The housemaid passed the request to the butler. The butler sent for a young assistant gardener and told him to fetch Jane Smith-Ellis. The young gardener walked along the cliffs until he saw Jane, sitting below on her rock, knitting.

“Miss Jane!” he shouted down, and waved.

She looked up and waved back.

“Miss Jane!” he shouted. “Miss Vera wants you!”

She nodded and smiled. And then, as the young gardener later testified, a great and silent wave rose from the sea and completely covered the enormous rock on which Jane Smith-Ellis was perched. When the gigantic wave receded, she was gone. The tide resumed its easy motion, and there was no sign of Jane. The gardener called for the other servants, who rushed down the cliff path to search for her, but they found not so much as a shoe. She was gone. She had simply been removed by the sea.

“Nonsense,” Miss Vera Ellis declared when she was told that Jane had vanished. “Of course she has not vanished. Go and find her. Now. Find her.”

The servants searched and the citizens of Fort Niles Island searched, but nobody found Jane Smith-Ellis. For days, the search parties scoured the shores, but no trace was discovered.

“Find her,” Miss Vera continued to command. “I need her. No one else can help me.”

And so she continued for weeks, until her father, Dr. Jules Ellis, came to her room with all four of her brothers and carefully explained the circumstances.

“I’m very sorry, my dear,” Dr. Ellis said to his only natural-born daughter. “I’m sorry indeed, but Jane is gone. It is pointless for anyone to search further.”

Miss Vera set her face in a stubborn scowl. “At the very least, can’t someone find her body? Can’t someone dredge for it?”

Miss Vera’s youngest brother scoffed. “One cannot dredge the sea, Vera, as though it were a fishpond.

“We shall postpone the funeral service as long as we can,” Dr. Ellis assured his daughter. “Perhaps Jane’s body will emerge in time. But you must stop telling the servants to find Jane. It’s a waste of their time, and the household must be tended.”

“You see,” explained Vera’s eldest brother, Lanford, “they will not find her. Nobody will ever find Jane.”

The Ellis family held off on a funeral service for Jane Smith-Ellis until the first week of September.

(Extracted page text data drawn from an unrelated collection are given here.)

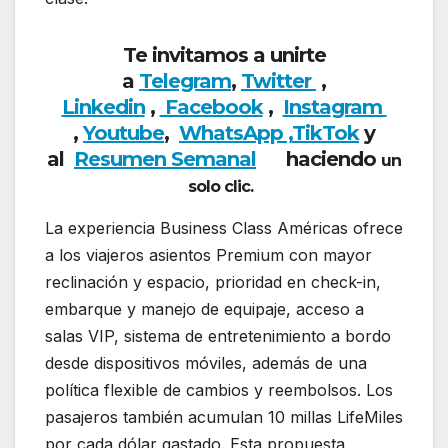
Te invitamos a unirte
a
Telegram
,
Twitter
,
Linkedin
,
Facebook
,
Insta
gram
,
Youtube
,
WhatsApp ,
TikTok
y
al
Resumen Semanal
haciendo
un
solo clic.
La experiencia Business Class Américas ofrece
a los viajeros asientos Premium con mayor
reclinación y espacio, prioridad en check-in,
embarque y manejo de equipaje, acceso a
salas VIP, sistema de entretenimiento a bordo
desde dispositivos móviles, además de una
política flexible de cambios y reembolsos. Los
pasajeros también acumulan 10 millas LifeMiles
por cada dólar gastado. Esta propuesta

Then, because they had to return to Concord within a few days, they could delay the event no further. There was no talk of waiting until they returned to Concord, where they could put a marker on the family plot; there was no place for Jane there. Fort Niles seemed to be as good a place as any for Jane’s funeral. With no corpse to bury, Ruth’s grandmother’s funeral was more a memorial service than a funeral. Such a service is not uncommon on an island, where drowning victims often are not recovered. A stone was placed in the Fort Niles cemetery, carved from Fort Niles black granite. It read:


JANE SMITH-ELLIS

? 1884-JULY 10, 1927

SORELY MISSED


Miss Vera resignedly attended the service. She did not yet accept that Jane had abandoned her. She was, in fact, rather angry. At the end of the service, Miss Vera asked some of the servants to bring Jane’s baby to her. Mary was just over a year old. She would grow up to be Ruth Thomas’s mother, but at this time she was a tiny little girl. Miss Vera took Mary Smith-Ellis in her arms and rocked her. She smiled down at the child and said, “Well, little Mary. We shall now turn our attention to you.”